During that time we have seen the advancement from film to digital, and shortly we’ll a major transition from tradition cameras to mirrorless.
In the very earliest years of my amateur photography I used to use a Minolta camera (sorry Canon!) called a Weathermatic. I loved this bright yellow camera that had an inbuilt interchangeable lens that gave a 35mm and a 50mm option, all at the same time enclosed in a housing waterproof to around 15 feet or so. I used to drag it with me to the fishermen nets where with sand and surf, hustle and bustle, this camera performed spectacularly. I got my first ever underwater great white shark images with it from a cage in the Southern Cape Coastal town of Struisbaai in around 1994 or so, and I was very proud of those photos. Today obviously they are completely unusable and have been superseded in every possible way.
My next big favourite was the Canon Eos 3. I had been observing and recording my first breaching great white sharks and knew I needed to capitalise on the incredible opportunity of bringing this remarkable behaviour to the world. My little Weathermatic just didn’t cut it anymore. I used pretty much my life’s savings to buy the Eos 3. With its 7 frames a second I now had a powerful piece of equipment that for the first time, when coupled with a 70-200mm F2.8 lens, allowed me to freeze these incredible burst of predatory flight and capture multiple frames of a behaviour, which till this point had been more fiction than reality.
With the success that these images brought me I was able to upgrade to what is still my favourite camera off all time, The Canon Eos 1V. I wish I could have some angel like music playing while I type this as it really was a revelation. This was a Ferrari and could only be compared with the Nikon F5 of the same era.
Shooting a breach with this camera was SO much fun. As the shark jumped you hit the trigger and the mechanical confirmation of your command instantly resulted in a machine- gun-like assault of celluloid the likes of which had never been seen. Often I used to let my finger linger a little longer just to let all around me know I was the man with the big gun. Soon however, all of our serious wildlife photographic guests had upgraded and it became like a drunken bunch of guerrillas shooting cans whilst completely inebriated, such was the gratuitous use of the trigger button on anything that moved!
I clung onto my 1V for way too long before begrudgingly switching to digital. Starting with a Canon 10D, I learnt about the differences between digital and film. Since then I have tried one of every new camera that Canon brought into the digital market.

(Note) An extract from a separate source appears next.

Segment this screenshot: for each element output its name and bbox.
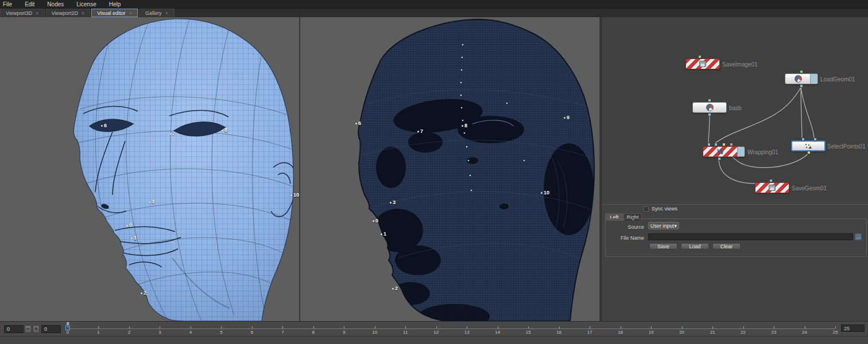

There were so many great digital bodies that evolved with digital but the Canon 1dmk4 was one I really liked. With a new focusing system much better than its predecessor, and 10 frames per second, this was well suited to the super high speed subject matter I specialized in at the time.

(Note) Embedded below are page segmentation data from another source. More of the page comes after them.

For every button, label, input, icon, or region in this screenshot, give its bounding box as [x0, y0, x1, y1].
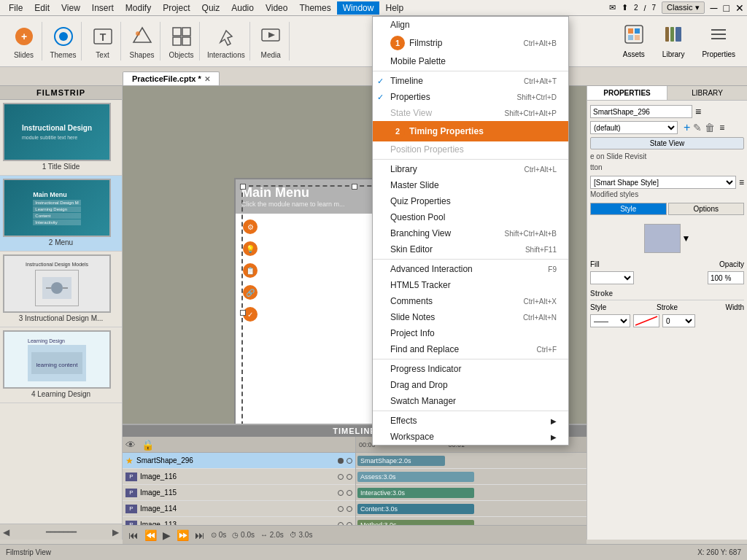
- menu-item-comments[interactable]: Comments Ctrl+Alt+X: [373, 293, 568, 309]
- menu-item-advanced[interactable]: Advanced Interaction F9: [373, 261, 568, 277]
- menu-item-branching[interactable]: Branching View Shift+Ctrl+Alt+B: [373, 225, 568, 241]
- restore-btn[interactable]: □: [724, 2, 729, 14]
- swatch-dropdown-icon[interactable]: ▼: [682, 233, 691, 244]
- menu-item-project-info[interactable]: Project Info: [373, 325, 568, 341]
- slides-icon[interactable]: +: [11, 23, 37, 50]
- lock-icon[interactable]: 🔒: [142, 439, 154, 451]
- tab-style[interactable]: Style: [590, 203, 667, 215]
- menu-item-html5[interactable]: HTML5 Tracker: [373, 277, 568, 293]
- svg-rect-20: [670, 27, 674, 42]
- menu-quiz[interactable]: Quiz: [196, 1, 226, 15]
- menu-view[interactable]: View: [55, 1, 86, 15]
- interactions-icon[interactable]: [213, 23, 239, 50]
- menu-icon[interactable]: ≡: [695, 106, 701, 117]
- shapes-icon[interactable]: [129, 23, 155, 50]
- share-icon[interactable]: ⬆: [622, 3, 628, 12]
- menu-project[interactable]: Project: [157, 1, 196, 15]
- table-row[interactable]: P Image_116: [123, 469, 355, 485]
- delete-state-btn[interactable]: 🗑: [705, 122, 715, 133]
- stroke-style-select[interactable]: ——: [590, 314, 630, 327]
- objects-icon[interactable]: [169, 23, 195, 50]
- menu-item-drag-drop[interactable]: Drag and Drop: [373, 377, 568, 393]
- menu-video[interactable]: Video: [260, 1, 293, 15]
- tl-go-start[interactable]: ⏮: [128, 529, 139, 541]
- menu-item-library[interactable]: Library Ctrl+Alt+L: [373, 161, 568, 177]
- menu-modify[interactable]: Modify: [120, 1, 157, 15]
- tab-practicefile[interactable]: PracticeFile.cptx * ✕: [123, 71, 220, 85]
- menu-item-slide-notes[interactable]: Slide Notes Ctrl+Alt+N: [373, 309, 568, 325]
- filmstrip-scroll-left[interactable]: ◀: [0, 527, 12, 537]
- email-icon[interactable]: ✉: [609, 3, 616, 12]
- eye-icon[interactable]: 👁: [125, 439, 136, 451]
- library-btn[interactable]: Library: [657, 23, 691, 60]
- menu-item-question-pool[interactable]: Question Pool: [373, 209, 568, 225]
- panel-options-icon[interactable]: ≡: [739, 177, 744, 187]
- text-icon[interactable]: T: [90, 23, 116, 50]
- menu-item-properties[interactable]: ✓ Properties Shift+Ctrl+D: [373, 89, 568, 105]
- list-item[interactable]: Instructional Design module subtitle tex…: [0, 100, 122, 176]
- table-row[interactable]: P Image_114: [123, 501, 355, 517]
- menu-audio[interactable]: Audio: [225, 1, 260, 15]
- state-view-btn[interactable]: State View: [590, 137, 744, 149]
- menu-item-find-replace[interactable]: Find and Replace Ctrl+F: [373, 341, 568, 357]
- tab-library[interactable]: LIBRARY: [667, 86, 747, 100]
- tl-play[interactable]: ▶: [163, 529, 171, 541]
- style-select[interactable]: [Smart Shape Style]: [590, 176, 736, 189]
- panel-menu-icon[interactable]: ≡: [719, 122, 724, 133]
- object-name-input[interactable]: [590, 105, 692, 118]
- timeline-bar-2[interactable]: Assess:3.0s: [357, 472, 474, 482]
- opacity-input[interactable]: [708, 271, 744, 284]
- minimize-btn[interactable]: ─: [711, 2, 718, 14]
- menu-item-master-slide[interactable]: Master Slide: [373, 177, 568, 193]
- tab-properties[interactable]: PROPERTIES: [587, 86, 667, 100]
- menu-item-workspace[interactable]: Workspace ▶: [373, 429, 568, 445]
- media-icon[interactable]: [258, 23, 284, 50]
- tl-next[interactable]: ⏩: [177, 529, 189, 541]
- classic-dropdown[interactable]: Classic ▾: [662, 1, 705, 14]
- tab-options[interactable]: Options: [668, 203, 745, 215]
- stroke-color-swatch[interactable]: [633, 314, 659, 327]
- filmstrip-scroll-right[interactable]: ▶: [109, 527, 122, 537]
- menu-label-project-info: Project Info: [390, 328, 435, 338]
- close-btn[interactable]: ✕: [735, 2, 744, 14]
- menu-window[interactable]: Window: [337, 1, 380, 15]
- list-item[interactable]: Main Menu Instructional Design M Learnin…: [0, 176, 122, 252]
- timeline-bar-1[interactable]: SmartShape:2.0s: [357, 456, 445, 466]
- state-dropdown[interactable]: (default): [590, 121, 678, 134]
- menu-item-quiz-props[interactable]: Quiz Properties: [373, 193, 568, 209]
- stroke-width-select[interactable]: 0: [662, 314, 695, 327]
- themes-icon[interactable]: [50, 23, 77, 50]
- tl-prev[interactable]: ⏪: [144, 529, 157, 541]
- filmstrip-scroll-bar[interactable]: ━━━━━━━: [12, 528, 109, 536]
- timeline-bar-5[interactable]: Method:3.0s: [357, 520, 474, 525]
- fill-select[interactable]: [590, 271, 634, 284]
- menu-item-swatch[interactable]: Swatch Manager: [373, 393, 568, 409]
- edit-state-btn[interactable]: ✎: [693, 122, 702, 133]
- menu-item-timing[interactable]: 2 Timing Properties: [373, 121, 568, 141]
- menu-item-timeline[interactable]: ✓ Timeline Ctrl+Alt+T: [373, 73, 568, 89]
- menu-item-align[interactable]: Align: [373, 17, 568, 33]
- menu-insert[interactable]: Insert: [86, 1, 120, 15]
- add-state-btn[interactable]: +: [684, 121, 690, 134]
- properties-btn[interactable]: Properties: [696, 23, 741, 60]
- menu-item-skin-editor[interactable]: Skin Editor Shift+F11: [373, 241, 568, 257]
- color-preview[interactable]: [644, 224, 681, 253]
- menu-item-filmstrip[interactable]: 1 Filmstrip Ctrl+Alt+B: [373, 33, 568, 53]
- tl-go-end[interactable]: ⏭: [195, 529, 205, 541]
- timeline-bar-3[interactable]: Interactive:3.0s: [357, 488, 474, 498]
- menu-themes[interactable]: Themes: [293, 1, 336, 15]
- tab-close-icon[interactable]: ✕: [204, 75, 210, 83]
- table-row[interactable]: ★ SmartShape_296: [123, 453, 355, 469]
- menu-item-mobile-palette[interactable]: Mobile Palette: [373, 53, 568, 69]
- menu-item-progress[interactable]: Progress Indicator: [373, 361, 568, 377]
- timeline-bar-4[interactable]: Content:3.0s: [357, 504, 474, 514]
- table-row[interactable]: P Image_115: [123, 485, 355, 501]
- list-item[interactable]: Instructional Design Models 3 Instructio…: [0, 252, 122, 327]
- menu-edit[interactable]: Edit: [28, 1, 55, 15]
- table-row[interactable]: P Image_113: [123, 517, 355, 525]
- menu-item-effects[interactable]: Effects ▶: [373, 413, 568, 429]
- menu-file[interactable]: File: [3, 1, 28, 15]
- assets-btn[interactable]: Assets: [617, 23, 651, 60]
- list-item[interactable]: Learning Design learning content 4 Learn…: [0, 327, 122, 403]
- menu-help[interactable]: Help: [379, 1, 409, 15]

Since 2009, perhaps my favourite digital cameras to date have been the 5D series and I will tell you why as many people would think the 1DX range would have been my first choice. Yes, the 1DX cameras have been incredible and I do have one with me at all times as I have either owned or used all of them. The 5d range and in particular the 5d 3 and nowadays the 5d 4 have ticked all the boxes for my style and subject matter that I currently shoot across multiple spectrums.

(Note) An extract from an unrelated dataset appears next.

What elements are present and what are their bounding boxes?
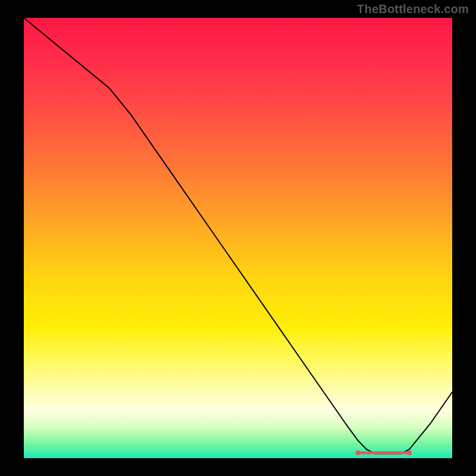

The 5d 3 and 5d 4 both fit in my underwater housing. They are both lightweight, so easy to travel with, and easy to carry in tight or dangerous situations where ease of movement is a prerequisite.
The 5d 4 shoots 7 frames per second and has an excellent focusing system. With 30mb and 7 frames per second the camera is therefore fast enough to shoot high speed action and it has large enough resolution for me to create massive fine art prints. It is also a camera that is well priced, well below the 1DX models. So, I have a couple, one set up with a wide angle lens and another with a 70-200mm lens most of the time.
As someone who shoots above and below the water, having a housing that fits multiple bodies in the 5d3, 5d4 and 5Ds and also having a camera that at the cost is a far smaller pill to swallow when you eventually flood your housing, this camera for me ticks all the boxes for the moment.
All of the above however is set to change with the advent of mirrorless and no doubt there will soon be an addendum to which is my latest favourite camera.